# Task objective
Every line of the data below should be repeated exactly, and no picture should be copied.
-------------------------
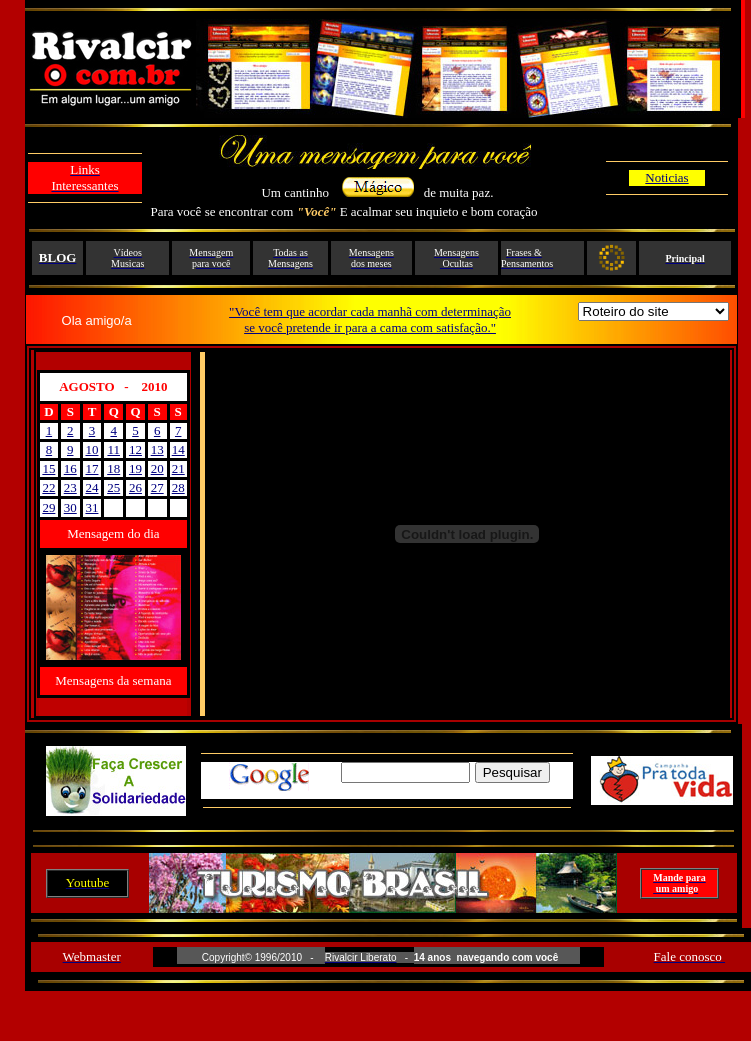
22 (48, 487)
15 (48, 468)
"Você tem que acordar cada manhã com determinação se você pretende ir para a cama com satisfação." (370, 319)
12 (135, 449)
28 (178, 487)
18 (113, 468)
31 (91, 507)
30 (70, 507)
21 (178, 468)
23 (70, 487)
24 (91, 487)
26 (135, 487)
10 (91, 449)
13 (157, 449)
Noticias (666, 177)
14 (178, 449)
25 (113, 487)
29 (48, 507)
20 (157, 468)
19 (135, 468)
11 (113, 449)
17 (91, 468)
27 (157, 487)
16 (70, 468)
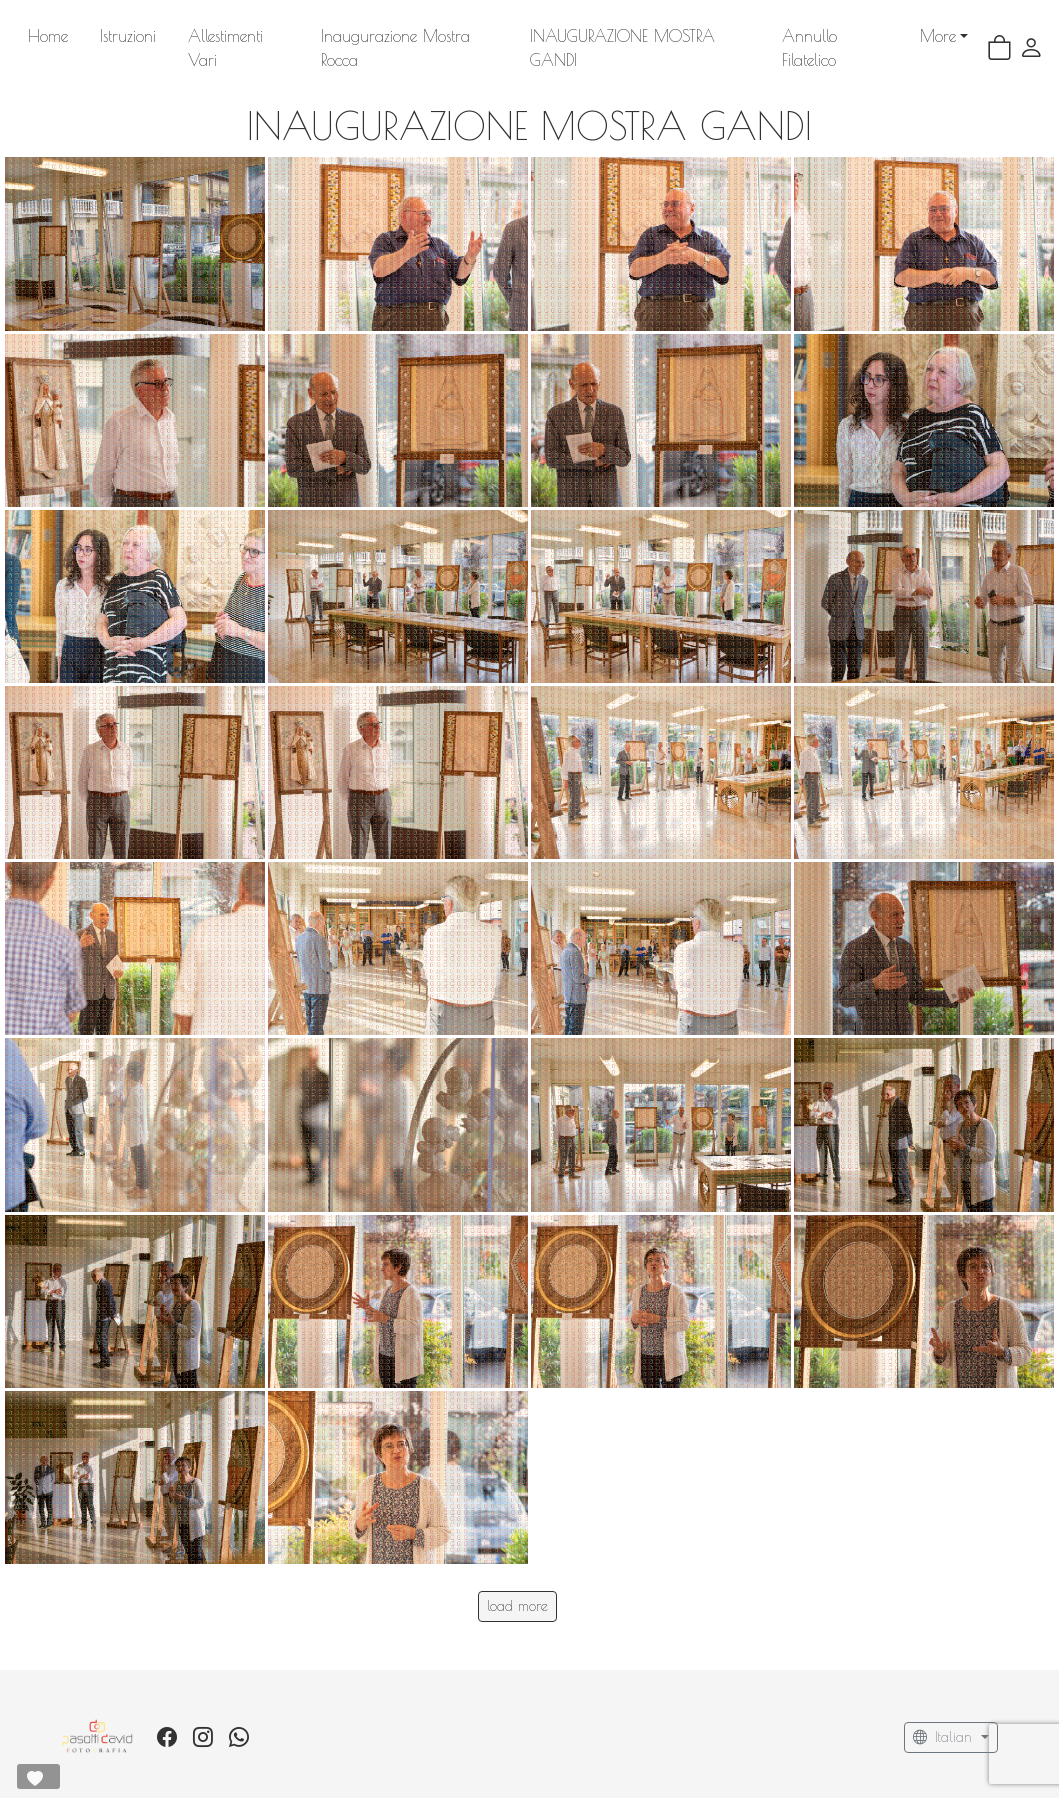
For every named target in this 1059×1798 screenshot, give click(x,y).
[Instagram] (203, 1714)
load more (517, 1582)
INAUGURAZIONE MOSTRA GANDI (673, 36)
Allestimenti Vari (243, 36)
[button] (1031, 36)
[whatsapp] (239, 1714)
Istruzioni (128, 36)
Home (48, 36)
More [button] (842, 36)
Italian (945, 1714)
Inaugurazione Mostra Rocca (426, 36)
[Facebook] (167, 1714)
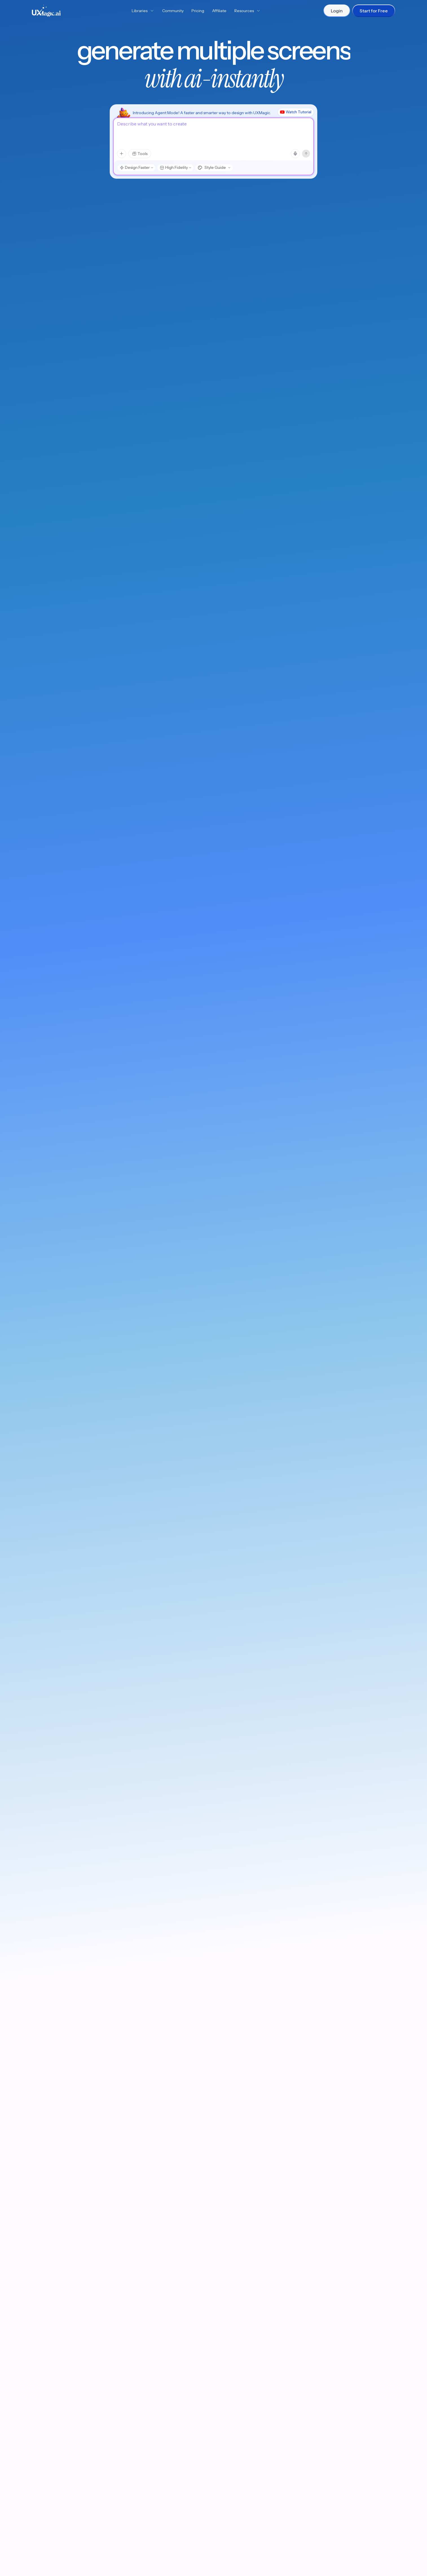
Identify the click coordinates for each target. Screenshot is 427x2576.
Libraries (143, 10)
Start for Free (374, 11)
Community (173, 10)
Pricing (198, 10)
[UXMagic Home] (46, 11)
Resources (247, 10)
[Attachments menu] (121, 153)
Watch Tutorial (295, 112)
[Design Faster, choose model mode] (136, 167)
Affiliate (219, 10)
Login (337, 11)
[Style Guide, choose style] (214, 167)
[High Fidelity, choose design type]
-------------------------
# Task response
22 (48, 487)
15 (48, 468)
"Você tem que acordar cada manhã com determinação se você pretende ir para a cama com satisfação." (370, 319)
12 (135, 449)
28 (178, 487)
18 (113, 468)
31 (91, 507)
30 (70, 507)
21 (178, 468)
23 (70, 487)
24 (91, 487)
26 (135, 487)
10 (91, 449)
13 (157, 449)
Noticias (666, 177)
14 (178, 449)
25 (113, 487)
29 (48, 507)
20 (157, 468)
19 (135, 468)
11 (113, 449)
17 (91, 468)
27 (157, 487)
16 (70, 468)
For every named target in this 1059×1798 screenshot, give click(x,y).
[Instagram] (203, 1714)
load more (517, 1582)
INAUGURAZIONE MOSTRA GANDI (673, 36)
Allestimenti Vari (243, 36)
[button] (1031, 36)
[whatsapp] (239, 1714)
Istruzioni (128, 36)
Home (48, 36)
More [button] (842, 36)
Italian (945, 1714)
Inaugurazione Mostra Rocca (426, 36)
[Facebook] (167, 1714)
Identify the click coordinates for each target. Screenshot is 427x2576.
Libraries (143, 10)
Start for Free (374, 11)
Community (173, 10)
Pricing (198, 10)
[UXMagic Home] (46, 11)
Resources (247, 10)
[Attachments menu] (121, 153)
Watch Tutorial (295, 112)
[Design Faster, choose model mode] (136, 167)
Affiliate (219, 10)
Login (337, 11)
[Style Guide, choose style] (214, 167)
[High Fidelity, choose design type]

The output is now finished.